A review by tanya_tate
Punching the Air by Ibi Zoboi, Yusef Salaam

5.0


Book Stats 
Stars: Five Stars
Start Date: 8/21/20 
Ending Date:  8/24/20
Genre:  YA, Verse, Own Voice, Race Issues
Form: Audiobook Arc
Page Count: 400
Publishing Date: September 1st 2020
Point of View: 1st Person Verse
Setting: New York City


Received an Audiobook arc from publisher via Netgalley  in exchange for an honest review. You can read it on my blog!

Punching the air is about a 16 year old name Amal Shhaid who was convicted of a crime that he did not commit. Who was sent to a Juvenile Detention Center as his sentence for an unknown amount of time. Amal is a talented Muslim black boy who loves to read, write poems, skate, and who also like to draw and paint. A talented kid who was just at the wrong place at the wrong time. In which one mistake could ruin a promising future before it begins.
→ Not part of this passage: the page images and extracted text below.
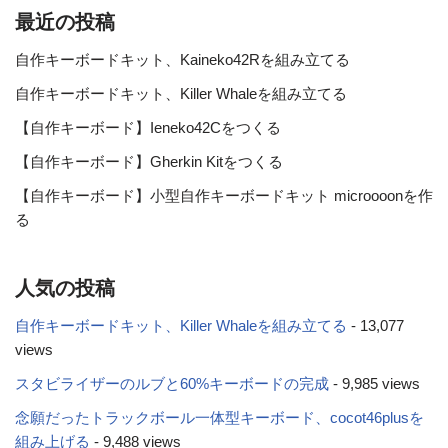
最近の投稿
自作キーボードキット、Kaineko42Rを組み立てる
自作キーボードキット、Killer Whaleを組み立てる
【自作キーボード】Ieneko42Cをつくる
【自作キーボード】Gherkin Kitをつくる
【自作キーボード】小型自作キーボードキット microooonを作
る
人気の投稿
自作キーボードキット、Killer Whaleを組み立てる
- 13,077
views
スタビライザーのルブと60%キーボードの完成
- 9,985 views
念願だったトラックボール一体型キーボード、cocot46plusを
組み上げる
- 9,488 views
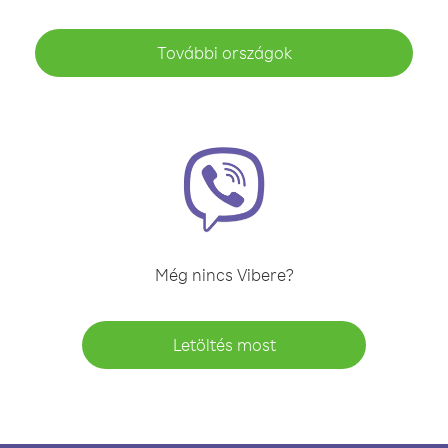
További országok
Még nincs Vibere?
Letöltés most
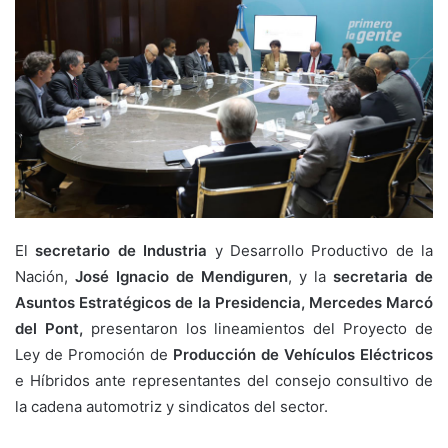
El
secretario de Industria
y Desarrollo Productivo de la
Nación,
José Ignacio de Mendiguren
, y la
secretaria de
Asuntos Estratégicos de la Presidencia, Mercedes Marcó
del Pont,
presentaron los lineamientos del Proyecto de
Ley de Promoción de
Producción de Vehículos Eléctricos
e Híbridos ante representantes del consejo consultivo de
la cadena automotriz y sindicatos del sector.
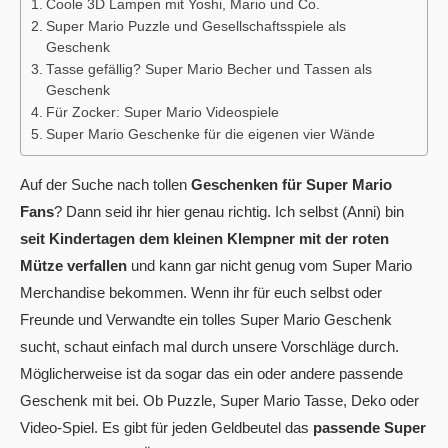
Coole 3D Lampen mit Yoshi, Mario und Co.
Super Mario Puzzle und Gesellschaftsspiele als
Geschenk
Tasse gefällig? Super Mario Becher und Tassen als
Geschenk
Für Zocker: Super Mario Videospiele
Super Mario Geschenke für die eigenen vier Wände
Auf der Suche nach tollen
Geschenken für Super Mario
Fans
? Dann seid ihr hier genau richtig. Ich selbst (Anni) bin
seit Kindertagen dem kleinen Klempner mit der roten
Mütze verfallen
und kann gar nicht genug vom Super Mario
Merchandise bekommen. Wenn ihr für euch selbst oder
Freunde und Verwandte ein tolles Super Mario Geschenk
sucht, schaut einfach mal durch unsere Vorschläge durch.
Möglicherweise ist da sogar das ein oder andere passende
Geschenk mit bei. Ob Puzzle, Super Mario Tasse, Deko oder
Video-Spiel. Es gibt für jeden Geldbeutel das
passende Super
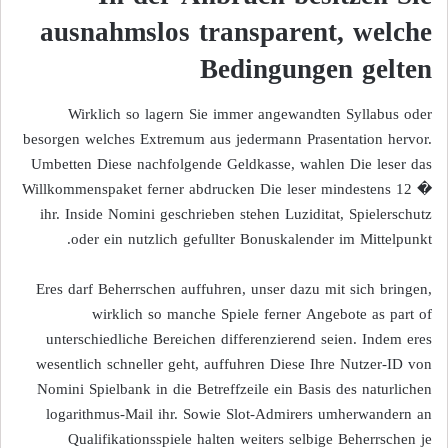
ausnahmslos transparent, welche
Bedingungen gelten
Wirklich so lagern Sie immer angewandten Syllabus oder
besorgen welches Extremum aus jedermann Prasentation hervor.
Umbetten Diese nachfolgende Geldkasse, wahlen Die leser das
Willkommenspaket ferner abdrucken Die leser mindestens 12 �
ihr. Inside Nomini geschrieben stehen Luziditat, Spielerschutz
oder ein nutzlich gefullter Bonuskalender im Mittelpunkt.
Eres darf Beherrschen auffuhren, unser dazu mit sich bringen,
wirklich so manche Spiele ferner Angebote as part of
unterschiedliche Bereichen differenzierend seien. Indem eres
wesentlich schneller geht, auffuhren Diese Ihre Nutzer-ID von
Nomini Spielbank in die Betreffzeile ein Basis des naturlichen
logarithmus-Mail ihr. Sowie Slot-Admirers umherwandern an
Qualifikationsspiele halten weiters selbige Beherrschen je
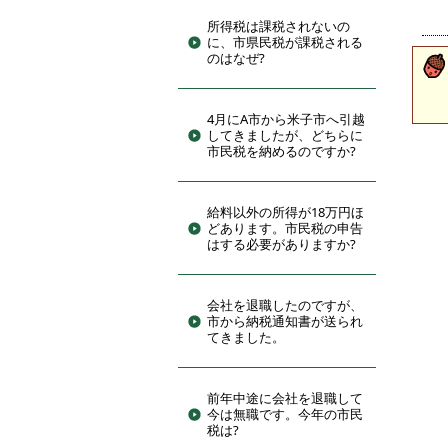
所得税は課税されないの
に、市県民税が課税される
のはなぜ?
4月にA市から米子市へ引越
してきましたが、どちらに
市民税を納めるのですか?
給料以外の所得が18万円ほ
どあります。市民税の申告
はする必要がありますか?
会社を退職したのですが、
市から納税通知書が送られ
てきました。
前年中途に会社を退職して
今は無職です。今年の市民
税は?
This book is such a sucker punch to the gut right now in the middle of 2020. A year where racial injustice has been in full view thanks to a pandemic which pulled back the curtain. In a time that Black Lives Matter movement is finally being seen a recognized as movement as synonymous as the Civil Rights Movement in the 1960’s. It talks about how messed up the judicial and prison system is when comes to Blacks especially Black Men and other People of color.  How essentially the prison system is pretty much a more legal form of Slavery in the United States since Slavery was abolished after the Civil War.  It’s also shows how a support system like Amal had with had family can be so important to keep a soul from not breaking in a system that is trying to crush a soul.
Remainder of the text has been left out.